EXCERPTED RECORDS

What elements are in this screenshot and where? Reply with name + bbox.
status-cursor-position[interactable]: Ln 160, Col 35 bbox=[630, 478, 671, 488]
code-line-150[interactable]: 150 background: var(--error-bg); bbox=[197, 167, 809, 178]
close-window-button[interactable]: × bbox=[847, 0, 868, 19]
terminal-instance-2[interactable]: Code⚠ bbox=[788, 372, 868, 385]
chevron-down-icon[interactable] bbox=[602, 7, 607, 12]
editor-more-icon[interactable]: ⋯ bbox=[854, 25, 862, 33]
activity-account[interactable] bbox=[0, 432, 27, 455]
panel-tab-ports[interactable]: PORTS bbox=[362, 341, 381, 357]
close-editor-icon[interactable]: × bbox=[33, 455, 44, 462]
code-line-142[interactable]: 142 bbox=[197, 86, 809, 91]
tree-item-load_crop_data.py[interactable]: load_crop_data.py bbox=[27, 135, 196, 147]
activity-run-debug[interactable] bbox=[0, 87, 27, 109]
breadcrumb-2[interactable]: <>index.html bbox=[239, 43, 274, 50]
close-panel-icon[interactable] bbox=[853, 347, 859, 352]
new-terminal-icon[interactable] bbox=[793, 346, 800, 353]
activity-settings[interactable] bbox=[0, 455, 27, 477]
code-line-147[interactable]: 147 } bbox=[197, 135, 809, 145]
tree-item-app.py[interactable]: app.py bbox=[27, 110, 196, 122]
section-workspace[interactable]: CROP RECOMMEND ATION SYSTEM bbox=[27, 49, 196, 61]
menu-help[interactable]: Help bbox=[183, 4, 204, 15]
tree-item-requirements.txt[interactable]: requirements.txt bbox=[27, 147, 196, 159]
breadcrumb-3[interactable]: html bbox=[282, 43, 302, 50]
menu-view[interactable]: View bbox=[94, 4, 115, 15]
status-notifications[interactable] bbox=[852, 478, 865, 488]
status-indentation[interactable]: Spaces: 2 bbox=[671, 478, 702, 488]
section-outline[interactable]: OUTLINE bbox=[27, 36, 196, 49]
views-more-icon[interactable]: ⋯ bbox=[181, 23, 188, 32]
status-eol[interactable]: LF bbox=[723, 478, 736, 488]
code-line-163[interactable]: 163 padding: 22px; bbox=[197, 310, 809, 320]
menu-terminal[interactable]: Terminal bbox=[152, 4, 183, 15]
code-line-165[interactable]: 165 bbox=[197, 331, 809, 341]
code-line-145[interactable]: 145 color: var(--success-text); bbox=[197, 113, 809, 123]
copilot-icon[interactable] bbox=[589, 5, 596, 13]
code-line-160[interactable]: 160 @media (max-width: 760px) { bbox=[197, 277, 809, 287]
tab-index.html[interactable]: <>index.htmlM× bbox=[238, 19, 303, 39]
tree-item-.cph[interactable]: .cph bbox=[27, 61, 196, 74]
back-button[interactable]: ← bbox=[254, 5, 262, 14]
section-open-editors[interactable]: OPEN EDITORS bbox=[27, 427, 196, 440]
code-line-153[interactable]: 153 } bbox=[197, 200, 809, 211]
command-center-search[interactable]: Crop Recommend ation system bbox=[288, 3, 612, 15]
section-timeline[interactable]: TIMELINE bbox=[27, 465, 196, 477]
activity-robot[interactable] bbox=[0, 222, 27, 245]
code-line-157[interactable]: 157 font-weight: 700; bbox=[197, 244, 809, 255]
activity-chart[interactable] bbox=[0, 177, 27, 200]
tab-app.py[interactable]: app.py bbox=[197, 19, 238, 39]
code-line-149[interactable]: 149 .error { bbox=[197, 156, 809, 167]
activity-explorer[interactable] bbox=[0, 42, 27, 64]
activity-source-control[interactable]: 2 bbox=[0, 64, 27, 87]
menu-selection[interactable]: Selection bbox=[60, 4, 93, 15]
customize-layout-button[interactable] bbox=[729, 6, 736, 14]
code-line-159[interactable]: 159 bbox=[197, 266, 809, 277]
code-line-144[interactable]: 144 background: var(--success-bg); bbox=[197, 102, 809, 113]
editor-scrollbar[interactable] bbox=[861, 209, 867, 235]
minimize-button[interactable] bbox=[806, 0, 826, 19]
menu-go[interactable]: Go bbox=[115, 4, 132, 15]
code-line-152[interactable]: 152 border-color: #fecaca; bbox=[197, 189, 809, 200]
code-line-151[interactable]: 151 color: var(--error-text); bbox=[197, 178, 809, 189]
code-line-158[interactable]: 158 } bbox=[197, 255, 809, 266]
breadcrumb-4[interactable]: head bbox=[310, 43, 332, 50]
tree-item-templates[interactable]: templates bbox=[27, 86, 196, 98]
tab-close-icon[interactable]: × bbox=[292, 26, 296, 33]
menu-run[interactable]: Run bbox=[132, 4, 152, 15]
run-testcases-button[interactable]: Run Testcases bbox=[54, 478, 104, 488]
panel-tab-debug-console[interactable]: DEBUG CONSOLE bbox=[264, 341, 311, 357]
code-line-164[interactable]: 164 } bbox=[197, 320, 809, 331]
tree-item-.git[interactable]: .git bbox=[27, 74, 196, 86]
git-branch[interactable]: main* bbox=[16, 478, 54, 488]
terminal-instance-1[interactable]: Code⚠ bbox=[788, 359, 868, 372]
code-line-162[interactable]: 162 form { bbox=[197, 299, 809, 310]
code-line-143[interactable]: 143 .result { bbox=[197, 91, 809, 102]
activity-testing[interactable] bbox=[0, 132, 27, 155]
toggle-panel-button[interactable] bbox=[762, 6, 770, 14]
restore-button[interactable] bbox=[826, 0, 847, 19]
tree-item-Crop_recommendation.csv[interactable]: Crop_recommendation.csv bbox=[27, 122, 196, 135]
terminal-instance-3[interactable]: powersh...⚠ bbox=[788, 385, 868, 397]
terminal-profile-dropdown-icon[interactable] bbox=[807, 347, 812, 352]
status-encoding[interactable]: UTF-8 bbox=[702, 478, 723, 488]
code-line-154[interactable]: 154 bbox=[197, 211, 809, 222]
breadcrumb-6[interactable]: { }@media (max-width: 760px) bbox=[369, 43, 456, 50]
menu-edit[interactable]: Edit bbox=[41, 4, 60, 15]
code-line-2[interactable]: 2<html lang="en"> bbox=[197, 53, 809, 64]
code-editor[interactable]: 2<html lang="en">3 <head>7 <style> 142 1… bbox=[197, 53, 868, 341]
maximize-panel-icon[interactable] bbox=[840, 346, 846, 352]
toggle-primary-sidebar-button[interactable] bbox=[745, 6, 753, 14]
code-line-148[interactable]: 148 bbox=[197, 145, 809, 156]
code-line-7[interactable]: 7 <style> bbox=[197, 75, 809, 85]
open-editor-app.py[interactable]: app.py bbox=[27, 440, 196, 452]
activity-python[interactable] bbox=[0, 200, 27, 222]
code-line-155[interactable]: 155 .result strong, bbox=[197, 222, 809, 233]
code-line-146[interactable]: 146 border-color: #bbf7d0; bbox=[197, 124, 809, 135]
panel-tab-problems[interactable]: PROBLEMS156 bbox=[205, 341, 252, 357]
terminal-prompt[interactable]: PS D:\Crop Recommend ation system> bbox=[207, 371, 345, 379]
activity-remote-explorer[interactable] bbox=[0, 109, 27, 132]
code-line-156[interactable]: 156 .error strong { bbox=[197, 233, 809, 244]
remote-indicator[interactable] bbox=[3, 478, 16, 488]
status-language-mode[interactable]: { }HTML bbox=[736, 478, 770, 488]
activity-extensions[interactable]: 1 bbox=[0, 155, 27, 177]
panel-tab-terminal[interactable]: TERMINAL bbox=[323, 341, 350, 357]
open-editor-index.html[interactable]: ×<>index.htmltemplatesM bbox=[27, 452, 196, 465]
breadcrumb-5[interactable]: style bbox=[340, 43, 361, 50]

EXERCISE DIRECTIONS
In this listing, how many lines contain "menu"? Give the number without explanation.

TASK RESULT
7